(Material for the task begins)

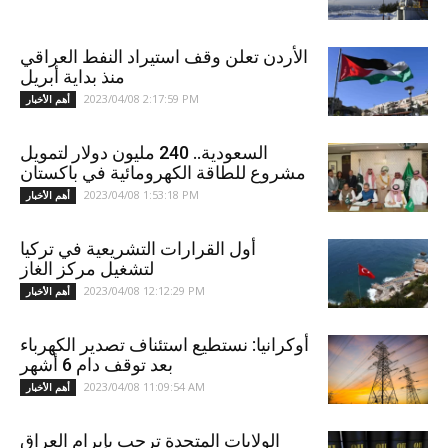
الأردن تعلن وقف استيراد النفط العراقي
منذ بداية أبريل
2023/04/08 2:17:59 PM
أهم الأخبار
السعودية.. 240 مليون دولار لتمويل
مشروع للطاقة الكهرومائية في باكستان
2023/04/08 1:53:18 PM
أهم الأخبار
أول القرارات التشريعية في تركيا
لتشغيل مركز الغاز
2023/04/08 12:12:29 PM
أهم الأخبار
أوكرانيا: نستطيع استئناف تصدير الكهرباء
بعد توقف دام 6 أشهر
2023/04/08 11:09:54 AM
أهم الأخبار
الولايات المتحدة ترحب بإبرام العراق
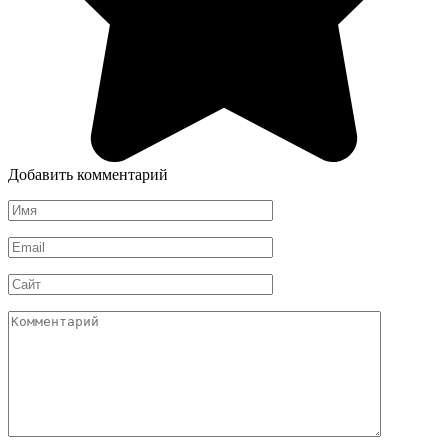
Добавить комментарий
Имя
*
Email
*
Сайт
Комментарий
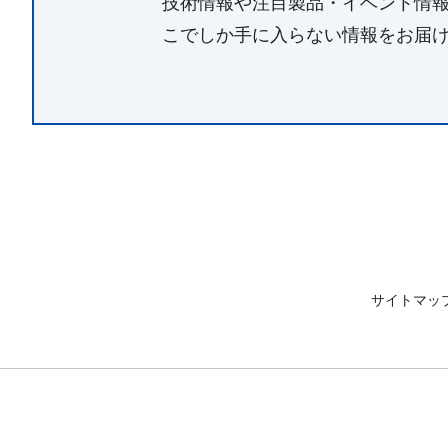
技術情報や注目製品・イベント情
こでしか手に入らない情報をお届
サイトマッ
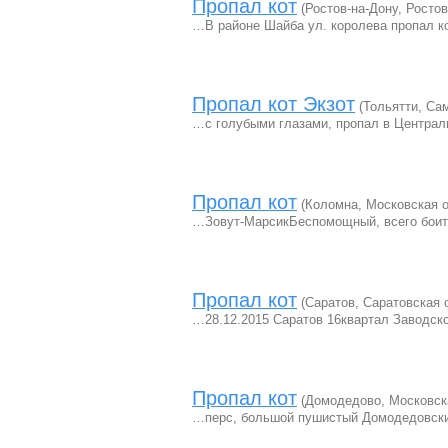
Пропал кот
(Ростов-на-Дону, Ростов
…В районе Шайба ул. королева пропал ко
Пропал кот Экзот
(Тольятти, Са
…с голубыми глазами, пропал в Централь
Пропал кот
(Коломна, Московская о
…Зовут-МарсикБеспомощный, всего боитс
Пропал кот
(Саратов, Саратовская 
…28.12.2015 Саратов 16квартал Заводск
Пропал кот
(Домодедово, Московск
…перс, большой пушистый Домодедовски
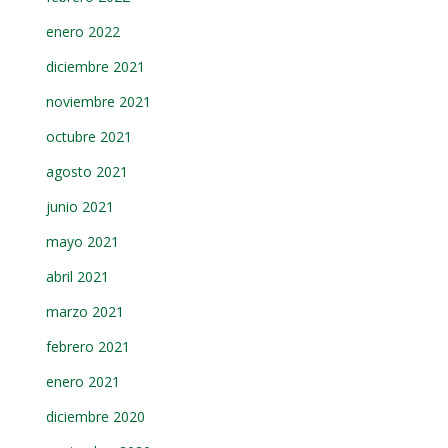
enero 2022
diciembre 2021
noviembre 2021
octubre 2021
agosto 2021
junio 2021
mayo 2021
abril 2021
marzo 2021
febrero 2021
enero 2021
diciembre 2020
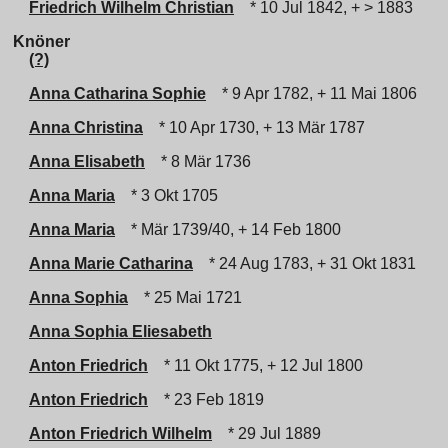
Friedrich Wilhelm Christian
* 10 Jul 1842, + > 1883
Knöner
(?)
Anna Catharina Sophie
* 9 Apr 1782, + 11 Mai 1806
Anna Christina
* 10 Apr 1730, + 13 Mär 1787
Anna Elisabeth
* 8 Mär 1736
Anna Maria
* 3 Okt 1705
Anna Maria
* Mär 1739/40, + 14 Feb 1800
Anna Marie Catharina
* 24 Aug 1783, + 31 Okt 1831
Anna Sophia
* 25 Mai 1721
Anna Sophia Eliesabeth
Anton Friedrich
* 11 Okt 1775, + 12 Jul 1800
Anton Friedrich
* 23 Feb 1819
Anton Friedrich Wilhelm
* 29 Jul 1889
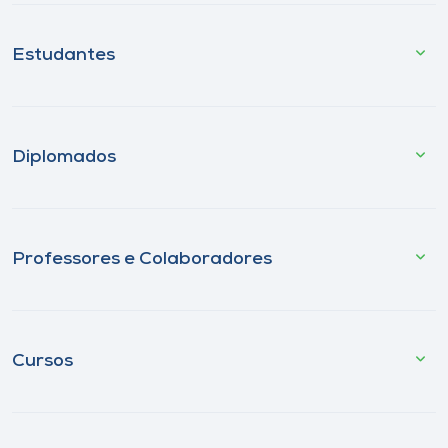
Estudantes
Diplomados
Professores e Colaboradores
Cursos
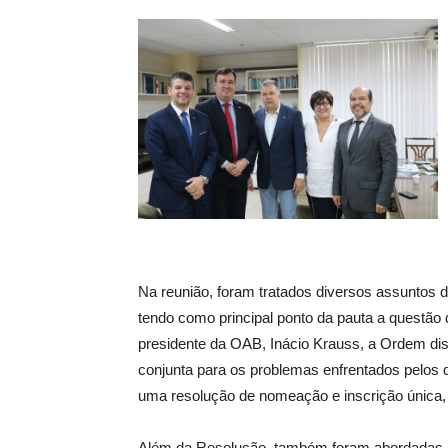
Na reunião, foram tratados diversos assuntos 
tendo como principal ponto da pauta a questã
presidente da OAB, Inácio Krauss, a Ordem dis
conjunta para os problemas enfrentados pelos da
uma resolução de nomeação e inscrição única,
Além da Resolução, também foram abordadas as 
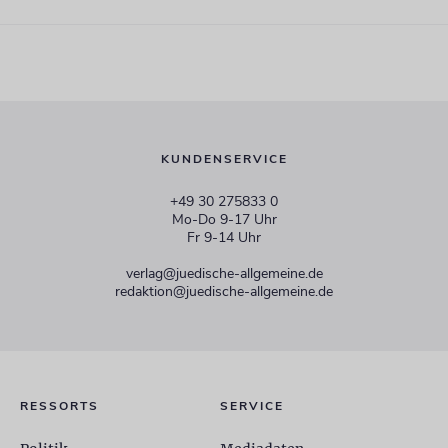
KUNDENSERVICE
+49 30 275833 0
Mo-Do 9-17 Uhr
Fr 9-14 Uhr
verlag@juedische-allgemeine.de
redaktion@juedische-allgemeine.de
RESSORTS
SERVICE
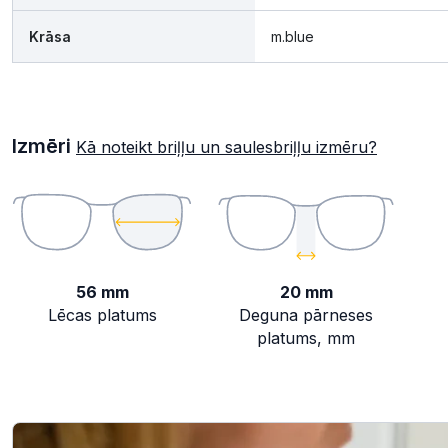
Krāsa
m.blue
Izmēri
Kā noteikt briļļu un saulesbriļļu izmēru?
56 mm
20 mm
Lēcas platums
Deguna pārneses
platums, mm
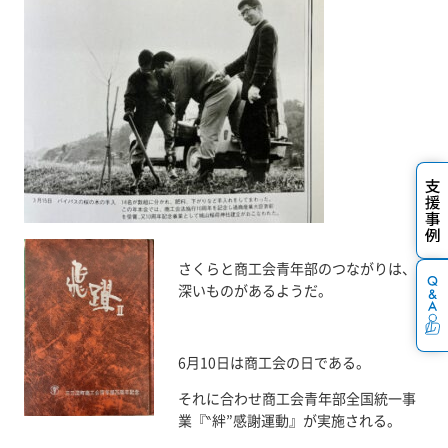
さくらと商工会青年部のつながりは、
深いものがあるようだ。
6月10日は商工会の日である。
それに合わせ商工会青年部全国統一事
業『‶絆”感謝運動』が実施される。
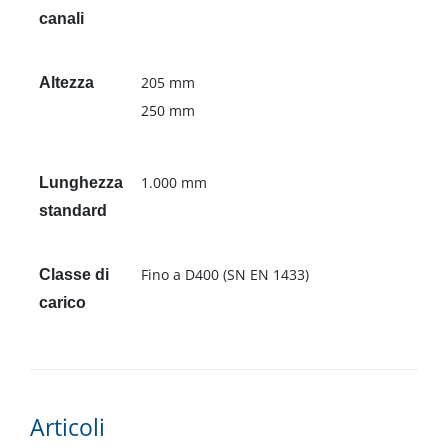
canali
205 mm
Altezza
250 mm
1.000 mm
Lunghezza
standard
Fino a D400 (SN EN 1433)
Classe di
carico
Articoli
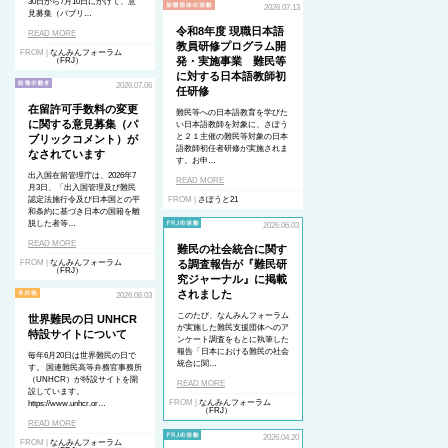
30日から7月10日にかけて、意
2026.07.13
見募集（パブリ…
令和8年度 現職日本語
READ MORE
教員研修プログラム開
FROM |
なんみんフォーラム
発・実施事業 難民等
（FRJ）
に対する日本語教師初
2026.07.06
任研修
在留許可手数料の変更
難民等への日本語教育を学びた
に関する意見募集（パ
い日本語教師を対象に、さぽう
と２１主催の難民等対象の日本
ブリックコメント）が
語教師初任者研修が実施されま
なされています
す。お申…
出入国在留管理庁は、2026年7
READ MORE
月3日、「出入国管理及び難民
認定法施行令及び日本国との平
FROM |
さぽうと21
和条約に基づき日本の国籍を離
脱した者等…
2026.06.03
READ MORE
難民の社会統合に関す
FROM |
なんみんフォーラム
る調査報告が『難民研
（FRJ）
究ジャーナル』に掲載
されました
2026.06.03
このたび、なんみんフォーラム
世界難民の日 UNHCR
が実施した難民支援団体へのア
特設サイトについて
ンケート調査をもとに執筆した
報告「日本における難民の社会
毎年6月20日は世界難民の日で
統合に関…
す。 国連難民高等弁務官事務所
（UNHCR）が特設サイトを開
READ MORE
設しています。
FROM |
なんみんフォーラム
https://www.unhcr.or…
（FRJ）
READ MORE
2026.04.20
FROM |
なんみんフォーラム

(Material for the task ends)

* [Your goal]
Each line from the first line of the records through the line containing "2023/04/08 12:12:29 PM" must be reproduced exactly, with both ends included and all pictures omitted; nothing else belongs in the answer.

* [Exercise result]
الأردن تعلن وقف استيراد النفط العراقي
منذ بداية أبريل
2023/04/08 2:17:59 PM
أهم الأخبار
السعودية.. 240 مليون دولار لتمويل
مشروع للطاقة الكهرومائية في باكستان
2023/04/08 1:53:18 PM
أهم الأخبار
أول القرارات التشريعية في تركيا
لتشغيل مركز الغاز
2023/04/08 12:12:29 PM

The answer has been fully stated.